Il beneficio del Reddito di cittadinanza si compone delle seguenti due quote:
a) una componente, ad integrazione del reddito familiare fino alla soglia di 6.000,00 euro annui moltiplicata per il corrispondente parametro della scala di equivalenza. Per la Pdc la soglia è incrementata a 7.560,00 euro;
b) una componente, ad integrazione del reddito dei nuclei familiari residenti in abitazione in locazione, pari all’ammontare del canone annuo previsto nel contratto di locazione, come dichiarato ai fini ISEE, fino ad un massimo di 3.360,00 euro annui. In caso di nuclei residenti in abitazioni di proprietà, per il cui acquisto o costruzione sia stato contratto un mutuo, il limite è di 1.800,00 euro. In caso di Pdc, il limite massimo è comunque pari a 1.800,00 euro annui.
Relativamente al calcolo del beneficio complessivo, l’importo massimo spettante va calcolato nel rispetto del limite di euro 9.360 annui, moltiplicata per il corrispondente parametro della scala di equivalenza, ridotta per il valore del reddito familiare.
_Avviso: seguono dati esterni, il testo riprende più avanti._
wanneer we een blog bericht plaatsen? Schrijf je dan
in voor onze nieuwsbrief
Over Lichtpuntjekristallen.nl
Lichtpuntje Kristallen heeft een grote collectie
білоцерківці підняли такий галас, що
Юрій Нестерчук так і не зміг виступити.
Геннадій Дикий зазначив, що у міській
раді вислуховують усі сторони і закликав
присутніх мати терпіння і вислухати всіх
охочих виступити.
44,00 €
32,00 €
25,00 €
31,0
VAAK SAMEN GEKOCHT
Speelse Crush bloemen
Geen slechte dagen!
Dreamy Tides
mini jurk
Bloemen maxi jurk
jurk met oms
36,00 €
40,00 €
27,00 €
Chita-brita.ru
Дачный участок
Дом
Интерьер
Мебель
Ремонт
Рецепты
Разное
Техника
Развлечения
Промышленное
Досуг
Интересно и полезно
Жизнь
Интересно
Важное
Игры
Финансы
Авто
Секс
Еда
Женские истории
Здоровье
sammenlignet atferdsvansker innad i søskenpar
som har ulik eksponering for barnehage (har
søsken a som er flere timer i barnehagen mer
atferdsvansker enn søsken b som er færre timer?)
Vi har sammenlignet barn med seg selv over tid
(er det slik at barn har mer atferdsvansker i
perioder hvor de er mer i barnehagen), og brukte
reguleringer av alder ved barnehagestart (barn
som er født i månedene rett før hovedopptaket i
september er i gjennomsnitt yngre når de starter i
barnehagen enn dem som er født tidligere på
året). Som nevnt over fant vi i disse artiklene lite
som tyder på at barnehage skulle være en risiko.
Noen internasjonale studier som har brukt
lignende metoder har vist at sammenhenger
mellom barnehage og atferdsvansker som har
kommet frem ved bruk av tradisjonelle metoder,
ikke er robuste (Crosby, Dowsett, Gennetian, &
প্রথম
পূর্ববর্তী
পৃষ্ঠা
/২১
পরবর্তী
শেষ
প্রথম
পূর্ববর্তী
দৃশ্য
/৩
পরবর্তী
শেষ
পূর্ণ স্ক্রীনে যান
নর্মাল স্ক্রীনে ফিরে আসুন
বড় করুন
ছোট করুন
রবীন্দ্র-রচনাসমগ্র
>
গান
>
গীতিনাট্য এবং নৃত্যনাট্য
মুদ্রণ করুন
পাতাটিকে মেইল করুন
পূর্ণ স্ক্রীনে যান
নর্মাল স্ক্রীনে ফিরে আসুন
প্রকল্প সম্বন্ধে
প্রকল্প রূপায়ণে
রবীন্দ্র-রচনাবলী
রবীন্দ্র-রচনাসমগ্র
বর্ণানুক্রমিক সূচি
Nell’ipotesi di nuclei beneficiari che vivono in abitazione in locazione ovvero hanno il mutuo, seppure non spetti la quota integrativa del reddito, può spettare la componente ad integrazione dell’affitto ovvero del mutuo, fino a concorrenza del valore di 9.360,00 euro, moltiplicato per la soglia della scala di equivalenza, ridotto del reddito familiare.
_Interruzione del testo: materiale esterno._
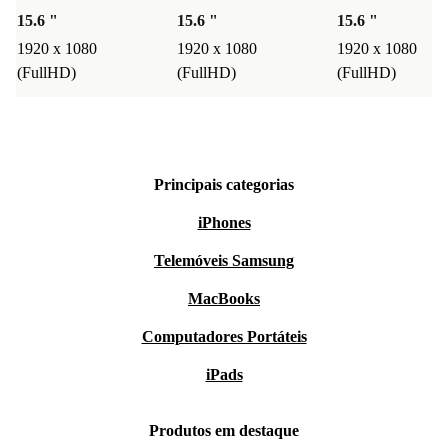
15.6 "
15.6 "
15.6 "
1920 x 1080
1920 x 1080
1920 x 1080
(FullHD)
(FullHD)
(FullHD)
Principais categorias
iPhones
Telemóveis Samsung
MacBooks
Computadores Portáteis
iPads
Produtos em destaque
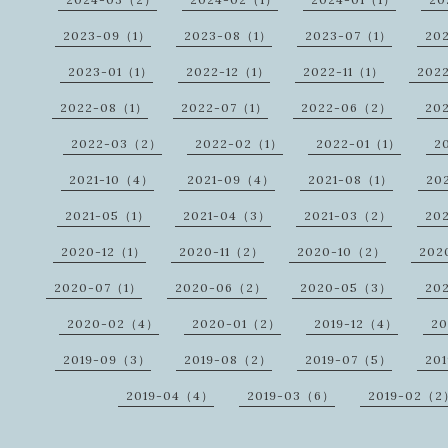
2023-09（1）
2023-08（1）
2023-07（1）
20
2023-01（1）
2022-12（1）
2022-11（1）
202
2022-08（1）
2022-07（1）
2022-06（2）
20
2022-03（2）
2022-02（1）
2022-01（1）
2
2021-10（4）
2021-09（4）
2021-08（1）
20
2021-05（1）
2021-04（3）
2021-03（2）
20
2020-12（1）
2020-11（2）
2020-10（2）
202
2020-07（1）
2020-06（2）
2020-05（3）
20
2020-02（4）
2020-01（2）
2019-12（4）
20
2019-09（3）
2019-08（2）
2019-07（5）
20
2019-04（4）
2019-03（6）
2019-02（2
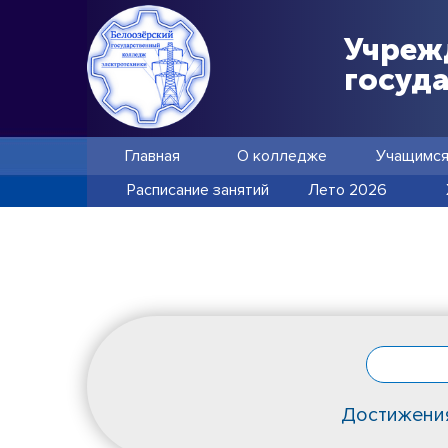
Учреж
госуд
Главная
О колледже
Учащимс
Расписание занятий
Лето 2026
Достижени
Con riferimento alla scala di equivalenza per Rdc/Pdc, i parametri di calcolo sono definiti nel seguente modo: parametro “1” per il primo componente del nucleo familiare, incrementato di “0,4” per ogni ulteriore componente di età maggiore di anni 18 e di “0,2” per ogni ulteriore componente minorenne, fino ad un massimo di “2,1”, incrementato a “2,2” nel caso in cui nel nucleo familiare siano presenti componenti in condizione di disabilità grave o di non autosufficienza, come definite ai fini ISEE.
Sono ininfluenti per la scala di equivalenza, ai fini Rdc/Pdc, i componenti del nucleo che si trovino nelle seguenti situazioni:
a) stato detentivo;
b) ricovero in istituti di cura di lunga degenza o altre strutture residenziali a totale carico dello Stato o di altra P.A.;
c) disoccupati a seguito di dimissioni volontarie, nei 12 mesi successivi alla data delle dimissioni, fatte salve le dimissioni per giusta causa;
d) sottoposti a misura cautelare personale ovvero condannati con sentenza definitiva intervenuta nei 10 anni precedenti la richiesta per i delitti di:
– associazione con finalità di terrorismo e di eversione dell’ordine democratico (art. 270-bis c.p.);
– attentato per finalità terroristiche o di eversione (art. 280 c.p.);
– sequestro di persona a scopo di terrorismo o di eversione (art. 289-bis c.p.);
– associazione di tipo mafioso (art. 416-bis c.p.);
– scambio elettorale politico-mafioso (416-ter c.p.);
– strage (art. 422 c.p.);
– truffa aggravata per il conseguimento di erogazioni pubbliche (art. 640-bis c.p.).